Des opportunités en alimentation humaine… à confirmer

De fait, le bilan protéines français, voire européen, est toujours déficitaire dans un contexte d’offre mondiale en soja repartie à la hausse. Dans les années 70, la production de l’UE à 15 ne satisfaisait que 20% de ses besoins ; aujourd’hui, ce sont à peine 25% de la demande qui est couverte par les disponibilités de l’UE à 25. Sur la même période, la consommation protéinique communautaire a triplé, atteignant les 25 Mt, en grande majorité alimentée par le soja, transgénique ou non. Il faut dire qu’au cours des vingt-cinq dernières années, la production globale de soja a été multipliée par quatre, avec une prédominance du Mercosur, qui a détrôné les États-Unis depuis 2002/2003. Pour la campagne actuelle, les prévisions font état d’une production argentino-brésilienne de 106 à 111 Mt, contre 85,5 Mt aux États-Unis, sur un total mondial de 224 à 231 Mt.

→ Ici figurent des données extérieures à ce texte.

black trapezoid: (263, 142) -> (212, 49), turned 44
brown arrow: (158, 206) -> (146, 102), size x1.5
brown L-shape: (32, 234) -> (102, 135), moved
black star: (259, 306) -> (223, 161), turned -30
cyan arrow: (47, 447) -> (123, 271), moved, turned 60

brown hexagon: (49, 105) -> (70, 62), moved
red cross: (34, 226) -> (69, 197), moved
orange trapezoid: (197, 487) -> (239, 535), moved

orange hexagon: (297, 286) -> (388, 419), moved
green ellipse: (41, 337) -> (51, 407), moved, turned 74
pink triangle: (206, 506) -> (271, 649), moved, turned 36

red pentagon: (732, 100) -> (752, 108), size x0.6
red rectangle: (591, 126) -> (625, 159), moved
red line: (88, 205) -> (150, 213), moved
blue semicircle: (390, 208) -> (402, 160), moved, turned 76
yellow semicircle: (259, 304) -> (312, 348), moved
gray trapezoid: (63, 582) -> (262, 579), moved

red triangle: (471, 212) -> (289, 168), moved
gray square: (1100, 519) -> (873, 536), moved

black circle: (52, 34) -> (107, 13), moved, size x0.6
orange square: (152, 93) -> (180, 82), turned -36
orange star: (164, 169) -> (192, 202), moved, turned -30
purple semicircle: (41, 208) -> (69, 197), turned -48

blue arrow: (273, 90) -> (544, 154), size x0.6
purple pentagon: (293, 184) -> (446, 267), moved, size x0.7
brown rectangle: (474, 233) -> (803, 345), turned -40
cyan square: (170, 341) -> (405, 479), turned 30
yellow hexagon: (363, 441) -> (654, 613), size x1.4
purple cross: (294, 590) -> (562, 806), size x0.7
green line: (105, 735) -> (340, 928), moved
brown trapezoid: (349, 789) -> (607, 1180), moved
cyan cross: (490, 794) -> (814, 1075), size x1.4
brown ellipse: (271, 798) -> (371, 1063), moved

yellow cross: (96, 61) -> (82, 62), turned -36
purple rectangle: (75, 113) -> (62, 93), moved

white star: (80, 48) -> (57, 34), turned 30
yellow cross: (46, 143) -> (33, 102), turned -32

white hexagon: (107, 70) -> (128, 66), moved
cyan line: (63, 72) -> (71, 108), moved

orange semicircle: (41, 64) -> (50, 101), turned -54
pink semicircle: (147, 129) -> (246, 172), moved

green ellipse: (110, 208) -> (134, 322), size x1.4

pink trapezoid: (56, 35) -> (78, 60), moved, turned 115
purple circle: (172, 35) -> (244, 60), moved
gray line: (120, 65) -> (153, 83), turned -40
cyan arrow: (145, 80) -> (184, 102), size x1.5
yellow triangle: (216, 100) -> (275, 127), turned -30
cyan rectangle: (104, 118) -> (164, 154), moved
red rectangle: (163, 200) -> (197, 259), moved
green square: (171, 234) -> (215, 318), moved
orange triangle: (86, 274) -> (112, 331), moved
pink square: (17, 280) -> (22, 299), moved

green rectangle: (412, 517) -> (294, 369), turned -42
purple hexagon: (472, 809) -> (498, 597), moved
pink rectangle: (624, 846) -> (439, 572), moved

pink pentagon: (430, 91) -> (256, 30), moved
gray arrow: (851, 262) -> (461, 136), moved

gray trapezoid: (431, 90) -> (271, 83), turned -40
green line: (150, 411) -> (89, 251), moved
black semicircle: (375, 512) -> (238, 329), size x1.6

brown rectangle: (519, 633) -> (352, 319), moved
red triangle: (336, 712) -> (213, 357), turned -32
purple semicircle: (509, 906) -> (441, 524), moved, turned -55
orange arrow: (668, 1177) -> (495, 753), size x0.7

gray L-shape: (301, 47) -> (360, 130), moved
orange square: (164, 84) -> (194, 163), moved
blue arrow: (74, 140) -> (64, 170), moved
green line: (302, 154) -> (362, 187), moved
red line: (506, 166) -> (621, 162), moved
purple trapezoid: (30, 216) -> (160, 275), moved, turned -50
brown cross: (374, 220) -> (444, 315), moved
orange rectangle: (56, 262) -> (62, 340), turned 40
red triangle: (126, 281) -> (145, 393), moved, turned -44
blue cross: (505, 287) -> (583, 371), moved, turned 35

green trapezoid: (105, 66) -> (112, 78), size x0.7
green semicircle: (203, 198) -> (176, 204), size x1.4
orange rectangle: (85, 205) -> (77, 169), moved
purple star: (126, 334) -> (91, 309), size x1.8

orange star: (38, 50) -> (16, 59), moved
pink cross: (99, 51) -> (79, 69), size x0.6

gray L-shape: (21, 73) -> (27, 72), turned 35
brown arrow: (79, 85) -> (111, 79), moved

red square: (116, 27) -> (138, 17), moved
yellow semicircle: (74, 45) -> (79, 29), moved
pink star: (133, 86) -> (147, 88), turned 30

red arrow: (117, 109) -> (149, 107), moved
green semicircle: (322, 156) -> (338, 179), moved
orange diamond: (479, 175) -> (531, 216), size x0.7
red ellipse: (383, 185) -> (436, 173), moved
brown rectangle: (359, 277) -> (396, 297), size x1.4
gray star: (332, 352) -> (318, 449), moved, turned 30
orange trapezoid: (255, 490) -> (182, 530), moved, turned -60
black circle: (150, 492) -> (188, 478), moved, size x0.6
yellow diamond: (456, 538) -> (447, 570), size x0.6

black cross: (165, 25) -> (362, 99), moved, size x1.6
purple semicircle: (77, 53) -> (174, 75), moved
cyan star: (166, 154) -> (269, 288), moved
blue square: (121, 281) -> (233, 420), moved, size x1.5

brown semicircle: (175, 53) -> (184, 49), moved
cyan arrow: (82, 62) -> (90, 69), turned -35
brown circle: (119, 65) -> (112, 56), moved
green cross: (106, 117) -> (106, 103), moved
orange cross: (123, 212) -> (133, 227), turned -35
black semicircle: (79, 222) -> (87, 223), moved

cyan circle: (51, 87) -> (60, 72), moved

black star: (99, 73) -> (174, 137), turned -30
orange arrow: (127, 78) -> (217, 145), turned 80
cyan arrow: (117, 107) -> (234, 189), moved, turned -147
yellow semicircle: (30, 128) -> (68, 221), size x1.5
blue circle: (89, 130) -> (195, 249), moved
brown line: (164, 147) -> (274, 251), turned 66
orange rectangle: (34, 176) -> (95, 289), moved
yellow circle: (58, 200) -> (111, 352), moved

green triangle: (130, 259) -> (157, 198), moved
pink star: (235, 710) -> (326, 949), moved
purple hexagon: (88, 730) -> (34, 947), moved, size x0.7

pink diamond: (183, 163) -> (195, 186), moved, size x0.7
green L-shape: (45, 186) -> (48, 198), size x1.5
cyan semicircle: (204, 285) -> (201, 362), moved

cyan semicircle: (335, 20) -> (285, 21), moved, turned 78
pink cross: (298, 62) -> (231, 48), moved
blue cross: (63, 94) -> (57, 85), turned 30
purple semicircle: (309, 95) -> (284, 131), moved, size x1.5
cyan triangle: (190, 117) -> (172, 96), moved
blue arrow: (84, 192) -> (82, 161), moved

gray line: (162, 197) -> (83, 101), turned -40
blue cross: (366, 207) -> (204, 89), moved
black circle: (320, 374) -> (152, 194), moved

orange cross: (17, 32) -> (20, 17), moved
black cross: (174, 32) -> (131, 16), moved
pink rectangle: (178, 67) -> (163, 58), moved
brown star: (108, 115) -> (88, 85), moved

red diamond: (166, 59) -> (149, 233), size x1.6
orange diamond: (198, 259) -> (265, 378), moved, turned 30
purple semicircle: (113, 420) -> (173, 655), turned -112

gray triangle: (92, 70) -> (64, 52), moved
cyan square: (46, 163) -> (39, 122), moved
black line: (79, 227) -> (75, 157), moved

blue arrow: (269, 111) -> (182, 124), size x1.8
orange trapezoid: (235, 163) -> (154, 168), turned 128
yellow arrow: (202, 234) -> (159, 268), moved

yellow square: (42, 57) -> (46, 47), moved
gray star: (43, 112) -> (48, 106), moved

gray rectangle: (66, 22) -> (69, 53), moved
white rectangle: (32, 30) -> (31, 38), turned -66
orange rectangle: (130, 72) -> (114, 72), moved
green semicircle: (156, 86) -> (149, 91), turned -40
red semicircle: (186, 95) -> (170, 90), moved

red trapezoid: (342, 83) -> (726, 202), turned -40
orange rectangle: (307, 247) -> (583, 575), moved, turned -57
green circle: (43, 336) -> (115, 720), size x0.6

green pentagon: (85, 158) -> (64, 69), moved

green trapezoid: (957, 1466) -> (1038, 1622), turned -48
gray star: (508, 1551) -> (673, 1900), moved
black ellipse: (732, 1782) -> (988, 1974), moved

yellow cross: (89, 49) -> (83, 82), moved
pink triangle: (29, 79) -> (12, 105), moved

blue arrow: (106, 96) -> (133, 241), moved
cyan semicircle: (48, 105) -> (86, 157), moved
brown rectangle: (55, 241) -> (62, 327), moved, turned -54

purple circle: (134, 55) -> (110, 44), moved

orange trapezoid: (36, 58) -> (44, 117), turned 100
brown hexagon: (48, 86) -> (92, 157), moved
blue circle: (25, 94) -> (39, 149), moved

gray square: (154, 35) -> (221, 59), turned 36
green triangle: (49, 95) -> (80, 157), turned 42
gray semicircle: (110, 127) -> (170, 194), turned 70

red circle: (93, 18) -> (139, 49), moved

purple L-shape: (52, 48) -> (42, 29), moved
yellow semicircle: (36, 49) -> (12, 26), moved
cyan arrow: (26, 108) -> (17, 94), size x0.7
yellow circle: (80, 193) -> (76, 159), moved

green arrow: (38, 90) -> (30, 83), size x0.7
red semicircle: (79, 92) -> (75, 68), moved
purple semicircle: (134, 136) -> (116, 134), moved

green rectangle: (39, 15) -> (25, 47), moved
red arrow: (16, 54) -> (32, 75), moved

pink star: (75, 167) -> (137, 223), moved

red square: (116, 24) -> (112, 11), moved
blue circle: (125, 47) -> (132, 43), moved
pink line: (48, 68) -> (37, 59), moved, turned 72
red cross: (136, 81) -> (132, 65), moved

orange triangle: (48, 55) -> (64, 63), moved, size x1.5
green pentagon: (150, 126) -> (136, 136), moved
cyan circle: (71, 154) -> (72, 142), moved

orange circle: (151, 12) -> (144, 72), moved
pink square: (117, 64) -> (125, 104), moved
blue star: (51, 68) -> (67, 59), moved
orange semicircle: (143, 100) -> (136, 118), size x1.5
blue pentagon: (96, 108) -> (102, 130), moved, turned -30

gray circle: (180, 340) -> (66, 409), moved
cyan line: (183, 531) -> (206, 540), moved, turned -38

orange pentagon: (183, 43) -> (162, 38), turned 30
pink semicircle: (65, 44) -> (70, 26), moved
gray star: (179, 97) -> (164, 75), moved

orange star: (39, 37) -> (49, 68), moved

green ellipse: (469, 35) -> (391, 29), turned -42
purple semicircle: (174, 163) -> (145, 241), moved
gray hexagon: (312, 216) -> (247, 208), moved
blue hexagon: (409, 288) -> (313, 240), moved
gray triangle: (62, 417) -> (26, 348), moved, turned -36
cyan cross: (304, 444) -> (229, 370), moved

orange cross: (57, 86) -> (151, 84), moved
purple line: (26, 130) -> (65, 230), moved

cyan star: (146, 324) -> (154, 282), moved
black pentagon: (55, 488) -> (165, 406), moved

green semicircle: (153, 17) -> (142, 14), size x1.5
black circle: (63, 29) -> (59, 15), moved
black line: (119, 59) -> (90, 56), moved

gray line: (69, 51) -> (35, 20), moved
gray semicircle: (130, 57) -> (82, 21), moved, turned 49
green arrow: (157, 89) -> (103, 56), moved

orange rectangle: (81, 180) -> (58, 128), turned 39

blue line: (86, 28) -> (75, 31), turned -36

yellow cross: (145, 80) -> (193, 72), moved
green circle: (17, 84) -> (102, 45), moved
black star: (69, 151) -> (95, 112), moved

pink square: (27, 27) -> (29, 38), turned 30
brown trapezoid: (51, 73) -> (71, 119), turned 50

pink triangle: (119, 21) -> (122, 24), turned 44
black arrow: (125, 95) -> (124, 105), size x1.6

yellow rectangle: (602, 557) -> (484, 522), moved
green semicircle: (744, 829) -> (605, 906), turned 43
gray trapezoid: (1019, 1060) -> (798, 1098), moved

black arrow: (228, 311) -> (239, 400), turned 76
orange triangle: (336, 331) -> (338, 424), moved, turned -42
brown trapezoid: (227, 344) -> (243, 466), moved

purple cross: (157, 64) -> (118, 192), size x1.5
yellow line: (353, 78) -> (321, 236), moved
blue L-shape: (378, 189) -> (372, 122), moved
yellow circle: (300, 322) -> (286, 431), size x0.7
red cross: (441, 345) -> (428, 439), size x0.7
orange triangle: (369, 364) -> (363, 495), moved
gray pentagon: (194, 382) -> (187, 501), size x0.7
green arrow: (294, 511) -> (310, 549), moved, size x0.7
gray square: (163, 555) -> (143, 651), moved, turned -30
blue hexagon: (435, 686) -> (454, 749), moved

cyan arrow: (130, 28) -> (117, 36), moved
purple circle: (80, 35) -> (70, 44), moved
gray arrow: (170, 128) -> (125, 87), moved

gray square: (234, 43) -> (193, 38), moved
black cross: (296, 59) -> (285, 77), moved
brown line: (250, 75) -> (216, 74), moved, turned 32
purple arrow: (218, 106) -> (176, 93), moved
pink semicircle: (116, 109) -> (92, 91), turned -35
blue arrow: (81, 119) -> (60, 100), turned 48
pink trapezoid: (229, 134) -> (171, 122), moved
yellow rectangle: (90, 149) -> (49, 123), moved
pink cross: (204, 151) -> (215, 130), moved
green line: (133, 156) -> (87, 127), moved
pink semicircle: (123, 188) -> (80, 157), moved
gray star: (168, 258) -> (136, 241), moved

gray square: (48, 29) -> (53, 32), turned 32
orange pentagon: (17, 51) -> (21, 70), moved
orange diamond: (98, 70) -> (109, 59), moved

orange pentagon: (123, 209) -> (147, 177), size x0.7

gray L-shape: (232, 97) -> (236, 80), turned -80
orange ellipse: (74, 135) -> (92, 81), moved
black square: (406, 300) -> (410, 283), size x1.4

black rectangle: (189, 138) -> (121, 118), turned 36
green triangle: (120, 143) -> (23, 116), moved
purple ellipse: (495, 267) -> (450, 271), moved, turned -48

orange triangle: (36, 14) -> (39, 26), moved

La prépondérance du soja en terme de volume se conjugue sur le marché de la protéine avec un avantage prix certain cette campagne, dans un contexte de parité euro/dollar peu favorable aux producteurs de protéagineux français. Aujourd’hui, si l’on observe l’évolution des cours rendu Centre Bretagne, le niveau de prix du pois à destination de l’alimentation animale est d’autant moins rémunérateur qu’il est tiré vers le bas par celui du blé (du fait de sa composante énergétique) que part celui du tourteau de soja (du fait de sa composante protéique). Bien que le cours du pois standard ait toujours une évolution parallèle et intermédiaire entre les cours du tourteau de soja et du blé, «l’écart de prix entre pois et blé a diminué de moitié entre juillet 2002 et 2004, passant de 40 à 20 euros/t en rendu Centre Bretagne», fait remarquer Denis Delplancke.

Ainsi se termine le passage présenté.